Assistant Professor Frank Jacobus comes to the University of Arkansas from the University of Idaho.  As a new faculty member at the Fay Jones School of Architecture Frank teaches Design I and Honors Research Methods.  Frank is a registered architect and has a Bachelor of Architecture degree from the Cooper Union for the Advancement of Science and Art and a post-professional MArch II from the University of Texas at Austin.  His thesis research at the University of Texas focused on the affects of emerging technologies and media on the discipline of architecture and was selected by the architecture faculty as the “Outstanding Masters Design Study”.  While in Austin he was an invited member to a project titled “Resilient Foundations: The Gulf Coast after Katrina”, which was exhibited at the 10th annual architecture show at the Venice Biennale.  Frank’s research while at the University of Arkansas has primarily centered on our evolving perceptions of the built environment and the effects of emerging media and technology on the conceptualization of that environment.  Frank believes deeply in the educational value of continually testing architectural projects through physical making.  His work has been published widely in conference proceedings and journals.  Frank resides in Fayetteville, Arkansas with his wife Emilie and his two sons, Topher and Benny.

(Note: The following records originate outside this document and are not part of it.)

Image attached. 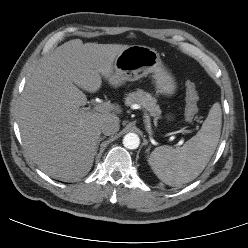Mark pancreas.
<instances>
[{
  "label": "pancreas",
  "instance_id": "1",
  "mask_svg": "<svg viewBox=\"0 0 248 248\" xmlns=\"http://www.w3.org/2000/svg\"><path fill=\"white\" fill-rule=\"evenodd\" d=\"M134 103H139L143 108L149 112L151 116L154 117L156 122L161 114V109L157 104V100L151 96V94L144 92L143 90L138 89L135 92H131L125 98V104L130 106Z\"/></svg>",
  "mask_w": 248,
  "mask_h": 248
}]
</instances>
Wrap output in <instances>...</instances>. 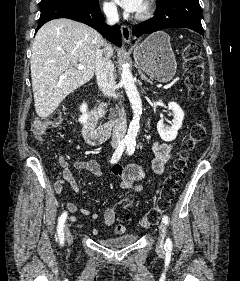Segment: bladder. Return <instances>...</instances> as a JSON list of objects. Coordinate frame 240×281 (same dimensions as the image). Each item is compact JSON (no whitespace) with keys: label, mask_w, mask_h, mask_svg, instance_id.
<instances>
[{"label":"bladder","mask_w":240,"mask_h":281,"mask_svg":"<svg viewBox=\"0 0 240 281\" xmlns=\"http://www.w3.org/2000/svg\"><path fill=\"white\" fill-rule=\"evenodd\" d=\"M137 239L136 234L129 233L121 237L101 240L100 244L107 248L120 249L133 245Z\"/></svg>","instance_id":"31cf9c89"}]
</instances>
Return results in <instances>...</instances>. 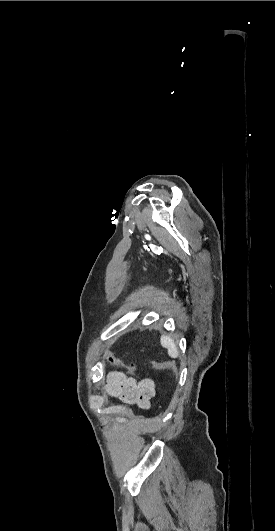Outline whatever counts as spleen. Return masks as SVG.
Segmentation results:
<instances>
[{
	"label": "spleen",
	"instance_id": "spleen-1",
	"mask_svg": "<svg viewBox=\"0 0 275 531\" xmlns=\"http://www.w3.org/2000/svg\"><path fill=\"white\" fill-rule=\"evenodd\" d=\"M160 343L162 347H165V349H168V355L169 357H172V359H177L179 355V351L171 337H168V335H162L160 339Z\"/></svg>",
	"mask_w": 275,
	"mask_h": 531
}]
</instances>
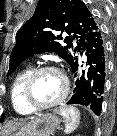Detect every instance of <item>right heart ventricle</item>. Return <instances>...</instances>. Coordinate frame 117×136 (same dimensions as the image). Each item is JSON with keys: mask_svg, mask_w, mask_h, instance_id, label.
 Segmentation results:
<instances>
[{"mask_svg": "<svg viewBox=\"0 0 117 136\" xmlns=\"http://www.w3.org/2000/svg\"><path fill=\"white\" fill-rule=\"evenodd\" d=\"M31 71L30 68L22 70L17 74L11 86L10 97L12 106L19 115L23 116L30 115L34 112L28 107L23 98L24 85Z\"/></svg>", "mask_w": 117, "mask_h": 136, "instance_id": "e07e8e85", "label": "right heart ventricle"}]
</instances>
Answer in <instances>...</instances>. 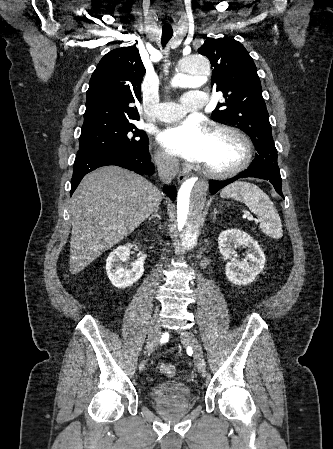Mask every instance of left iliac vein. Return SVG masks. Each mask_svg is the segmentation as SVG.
Wrapping results in <instances>:
<instances>
[{"label": "left iliac vein", "mask_w": 333, "mask_h": 449, "mask_svg": "<svg viewBox=\"0 0 333 449\" xmlns=\"http://www.w3.org/2000/svg\"><path fill=\"white\" fill-rule=\"evenodd\" d=\"M181 340L189 345L194 353L196 369L199 373H203L205 370L202 347L195 336V334L189 330L180 331Z\"/></svg>", "instance_id": "4c4485c4"}]
</instances>
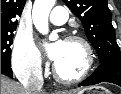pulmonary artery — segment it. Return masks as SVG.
<instances>
[{"instance_id": "pulmonary-artery-1", "label": "pulmonary artery", "mask_w": 121, "mask_h": 94, "mask_svg": "<svg viewBox=\"0 0 121 94\" xmlns=\"http://www.w3.org/2000/svg\"><path fill=\"white\" fill-rule=\"evenodd\" d=\"M67 18V9L61 6H57L53 8L49 19L55 25H63L67 21Z\"/></svg>"}]
</instances>
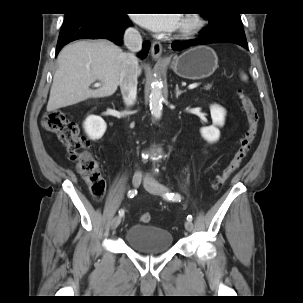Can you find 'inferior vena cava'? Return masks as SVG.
<instances>
[{
    "label": "inferior vena cava",
    "instance_id": "1",
    "mask_svg": "<svg viewBox=\"0 0 303 303\" xmlns=\"http://www.w3.org/2000/svg\"><path fill=\"white\" fill-rule=\"evenodd\" d=\"M124 43L129 52L124 53L119 85L126 106H131L136 101L138 58L136 53L142 49V37L139 31L129 27L124 33Z\"/></svg>",
    "mask_w": 303,
    "mask_h": 303
}]
</instances>
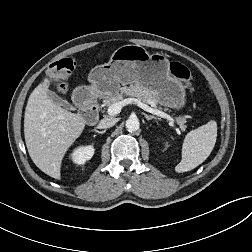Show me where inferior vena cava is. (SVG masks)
<instances>
[{"label": "inferior vena cava", "mask_w": 252, "mask_h": 252, "mask_svg": "<svg viewBox=\"0 0 252 252\" xmlns=\"http://www.w3.org/2000/svg\"><path fill=\"white\" fill-rule=\"evenodd\" d=\"M116 123V120L114 118H104L99 122L100 128H110L114 126Z\"/></svg>", "instance_id": "602c4592"}]
</instances>
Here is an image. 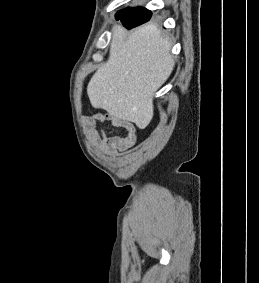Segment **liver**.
<instances>
[{
	"label": "liver",
	"instance_id": "1",
	"mask_svg": "<svg viewBox=\"0 0 259 283\" xmlns=\"http://www.w3.org/2000/svg\"><path fill=\"white\" fill-rule=\"evenodd\" d=\"M171 43L155 24H146L128 37L113 27L110 55L93 75L87 94L94 108L145 129L153 118L154 93L172 73Z\"/></svg>",
	"mask_w": 259,
	"mask_h": 283
}]
</instances>
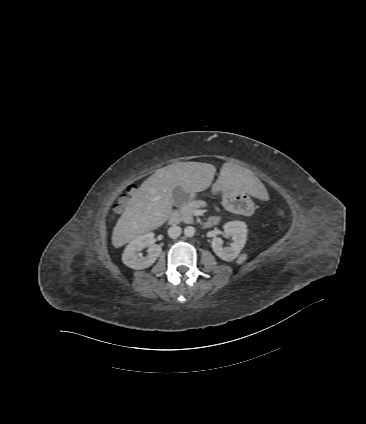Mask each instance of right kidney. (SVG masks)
<instances>
[{
	"label": "right kidney",
	"instance_id": "obj_1",
	"mask_svg": "<svg viewBox=\"0 0 366 424\" xmlns=\"http://www.w3.org/2000/svg\"><path fill=\"white\" fill-rule=\"evenodd\" d=\"M153 238L154 234L150 232L142 234L132 240L122 254L123 263L136 270L150 267L162 252L160 245L153 244ZM143 248H147L148 255L146 257H143L139 253Z\"/></svg>",
	"mask_w": 366,
	"mask_h": 424
}]
</instances>
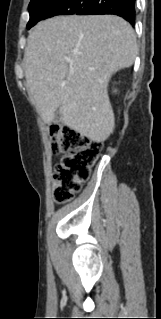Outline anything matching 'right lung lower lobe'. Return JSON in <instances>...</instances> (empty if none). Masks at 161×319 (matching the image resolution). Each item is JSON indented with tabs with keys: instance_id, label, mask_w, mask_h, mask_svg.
Returning <instances> with one entry per match:
<instances>
[{
	"instance_id": "right-lung-lower-lobe-1",
	"label": "right lung lower lobe",
	"mask_w": 161,
	"mask_h": 319,
	"mask_svg": "<svg viewBox=\"0 0 161 319\" xmlns=\"http://www.w3.org/2000/svg\"><path fill=\"white\" fill-rule=\"evenodd\" d=\"M113 14L135 23V0H89L76 15Z\"/></svg>"
}]
</instances>
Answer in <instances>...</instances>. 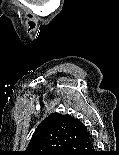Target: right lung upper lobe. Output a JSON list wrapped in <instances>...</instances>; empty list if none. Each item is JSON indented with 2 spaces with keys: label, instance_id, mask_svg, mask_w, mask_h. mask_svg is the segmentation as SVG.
<instances>
[{
  "label": "right lung upper lobe",
  "instance_id": "obj_1",
  "mask_svg": "<svg viewBox=\"0 0 119 155\" xmlns=\"http://www.w3.org/2000/svg\"><path fill=\"white\" fill-rule=\"evenodd\" d=\"M86 133L87 128L79 119L53 113L36 128L23 155H61Z\"/></svg>",
  "mask_w": 119,
  "mask_h": 155
}]
</instances>
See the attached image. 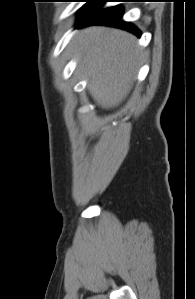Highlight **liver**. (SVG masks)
<instances>
[{
	"label": "liver",
	"instance_id": "1",
	"mask_svg": "<svg viewBox=\"0 0 195 299\" xmlns=\"http://www.w3.org/2000/svg\"><path fill=\"white\" fill-rule=\"evenodd\" d=\"M70 49L80 56L78 67L101 107L111 108L124 100L142 56L134 36L121 30L92 27L79 32Z\"/></svg>",
	"mask_w": 195,
	"mask_h": 299
}]
</instances>
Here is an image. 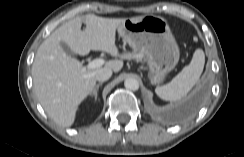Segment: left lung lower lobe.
I'll use <instances>...</instances> for the list:
<instances>
[{
	"instance_id": "1",
	"label": "left lung lower lobe",
	"mask_w": 244,
	"mask_h": 157,
	"mask_svg": "<svg viewBox=\"0 0 244 157\" xmlns=\"http://www.w3.org/2000/svg\"><path fill=\"white\" fill-rule=\"evenodd\" d=\"M201 97V94L197 93L184 101L179 108V115L185 117L195 112L200 105Z\"/></svg>"
}]
</instances>
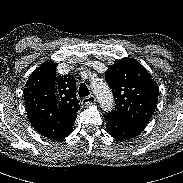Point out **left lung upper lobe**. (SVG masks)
<instances>
[{"instance_id": "obj_1", "label": "left lung upper lobe", "mask_w": 183, "mask_h": 183, "mask_svg": "<svg viewBox=\"0 0 183 183\" xmlns=\"http://www.w3.org/2000/svg\"><path fill=\"white\" fill-rule=\"evenodd\" d=\"M105 78L116 104L107 115L145 127L154 113L159 93L150 73L136 60L123 58L108 67Z\"/></svg>"}]
</instances>
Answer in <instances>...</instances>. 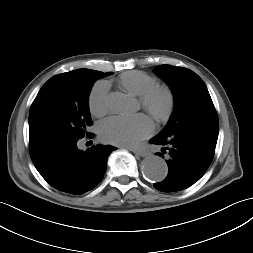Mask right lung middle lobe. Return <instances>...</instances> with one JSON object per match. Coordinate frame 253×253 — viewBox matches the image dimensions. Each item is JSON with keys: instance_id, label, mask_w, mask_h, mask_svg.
<instances>
[{"instance_id": "obj_1", "label": "right lung middle lobe", "mask_w": 253, "mask_h": 253, "mask_svg": "<svg viewBox=\"0 0 253 253\" xmlns=\"http://www.w3.org/2000/svg\"><path fill=\"white\" fill-rule=\"evenodd\" d=\"M94 70L67 72L49 79L29 113L30 156L33 163L84 137L92 124L89 93L94 82L107 76Z\"/></svg>"}]
</instances>
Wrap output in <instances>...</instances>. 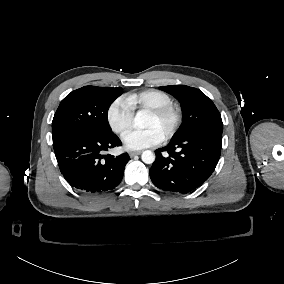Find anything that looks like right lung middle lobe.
Masks as SVG:
<instances>
[{
	"mask_svg": "<svg viewBox=\"0 0 284 284\" xmlns=\"http://www.w3.org/2000/svg\"><path fill=\"white\" fill-rule=\"evenodd\" d=\"M123 92L121 87L84 86L60 103L53 121V142L72 133H110L107 111Z\"/></svg>",
	"mask_w": 284,
	"mask_h": 284,
	"instance_id": "obj_1",
	"label": "right lung middle lobe"
}]
</instances>
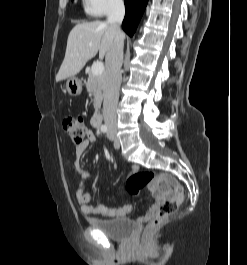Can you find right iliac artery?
<instances>
[{
	"mask_svg": "<svg viewBox=\"0 0 247 265\" xmlns=\"http://www.w3.org/2000/svg\"><path fill=\"white\" fill-rule=\"evenodd\" d=\"M107 129H108V128H107L106 125H102V126H101V131H102V132H107Z\"/></svg>",
	"mask_w": 247,
	"mask_h": 265,
	"instance_id": "obj_1",
	"label": "right iliac artery"
}]
</instances>
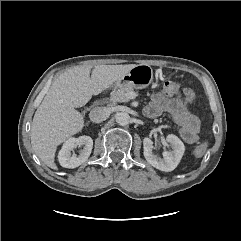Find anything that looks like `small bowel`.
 <instances>
[{
	"label": "small bowel",
	"mask_w": 241,
	"mask_h": 241,
	"mask_svg": "<svg viewBox=\"0 0 241 241\" xmlns=\"http://www.w3.org/2000/svg\"><path fill=\"white\" fill-rule=\"evenodd\" d=\"M195 99L190 89L184 90V99L169 98L163 93L154 94L145 112L150 117H157L162 113H169L180 127V135L187 143H194L198 139L199 120L192 114L187 105Z\"/></svg>",
	"instance_id": "small-bowel-1"
}]
</instances>
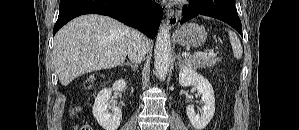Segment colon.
<instances>
[{"label": "colon", "instance_id": "colon-1", "mask_svg": "<svg viewBox=\"0 0 299 130\" xmlns=\"http://www.w3.org/2000/svg\"><path fill=\"white\" fill-rule=\"evenodd\" d=\"M94 84V80L91 79L87 82V88H91ZM78 111V108L75 109V112ZM76 130H93V128L90 126V125H87V124H82V125H79L77 127Z\"/></svg>", "mask_w": 299, "mask_h": 130}]
</instances>
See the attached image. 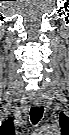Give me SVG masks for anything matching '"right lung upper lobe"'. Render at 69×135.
Returning a JSON list of instances; mask_svg holds the SVG:
<instances>
[{
    "label": "right lung upper lobe",
    "instance_id": "1",
    "mask_svg": "<svg viewBox=\"0 0 69 135\" xmlns=\"http://www.w3.org/2000/svg\"><path fill=\"white\" fill-rule=\"evenodd\" d=\"M2 126L3 128H8L13 131L14 125H13L12 118H9L7 121H5Z\"/></svg>",
    "mask_w": 69,
    "mask_h": 135
}]
</instances>
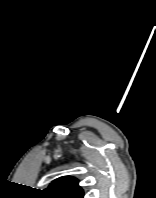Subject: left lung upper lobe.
Instances as JSON below:
<instances>
[{
	"label": "left lung upper lobe",
	"mask_w": 156,
	"mask_h": 198,
	"mask_svg": "<svg viewBox=\"0 0 156 198\" xmlns=\"http://www.w3.org/2000/svg\"><path fill=\"white\" fill-rule=\"evenodd\" d=\"M45 198H83L84 193L78 185V180L65 176L54 180L47 189L43 190Z\"/></svg>",
	"instance_id": "obj_1"
}]
</instances>
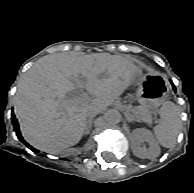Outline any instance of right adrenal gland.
<instances>
[{"mask_svg": "<svg viewBox=\"0 0 194 193\" xmlns=\"http://www.w3.org/2000/svg\"><path fill=\"white\" fill-rule=\"evenodd\" d=\"M92 120L93 118H90L88 121H87V127H86V134H88L91 130V126H92Z\"/></svg>", "mask_w": 194, "mask_h": 193, "instance_id": "right-adrenal-gland-1", "label": "right adrenal gland"}]
</instances>
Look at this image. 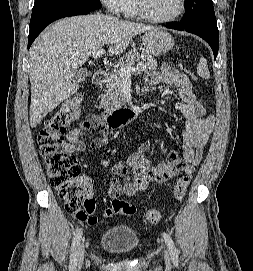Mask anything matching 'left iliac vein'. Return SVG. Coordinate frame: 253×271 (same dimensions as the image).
I'll list each match as a JSON object with an SVG mask.
<instances>
[{"label": "left iliac vein", "instance_id": "1", "mask_svg": "<svg viewBox=\"0 0 253 271\" xmlns=\"http://www.w3.org/2000/svg\"><path fill=\"white\" fill-rule=\"evenodd\" d=\"M164 258H165V262H166V264L167 265H169V256H168V253L165 251V253H164Z\"/></svg>", "mask_w": 253, "mask_h": 271}]
</instances>
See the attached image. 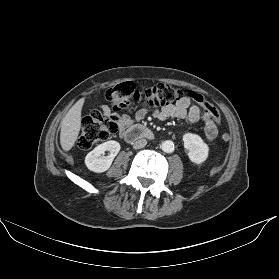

Amber Ellett, NCARB, LEED AP joins the faculty of the Fay Jones School of Architecture as a Visiting Assistant Professor, teaching courses in architectural design, environmental technology, and site phenomenology.  She previously taught at the College of Architecture, Art, and Design at Mississippi State University, where she was a Visiting Assistant Professor teaching courses in architectural design, active building systems, and foundational drawing.

Ellett is a registered architect and holds a Master of Architecture from the University of Nebraska and a Bachelor of Science in Design (Architecture), Studio Art Minor with honors and high distinction from the University of Nebraska. 

Angie Carpenter is teaching as a Visiting Assistant Professor in the third-year studio in fall 2012 / spring 2013. She received her Master of Architecture degree in 2012 from the Cranbrook Academy of Art. Carpenter is an Alumna of the Fay Jones School of Architecture.

Heather McArthur is teaching as an Adjunct Instructor in the third-year studio in fall 2012. She has a Master of Architecture from the Sam Fox School of Design and Visual Arts at Washington University in St. Louis.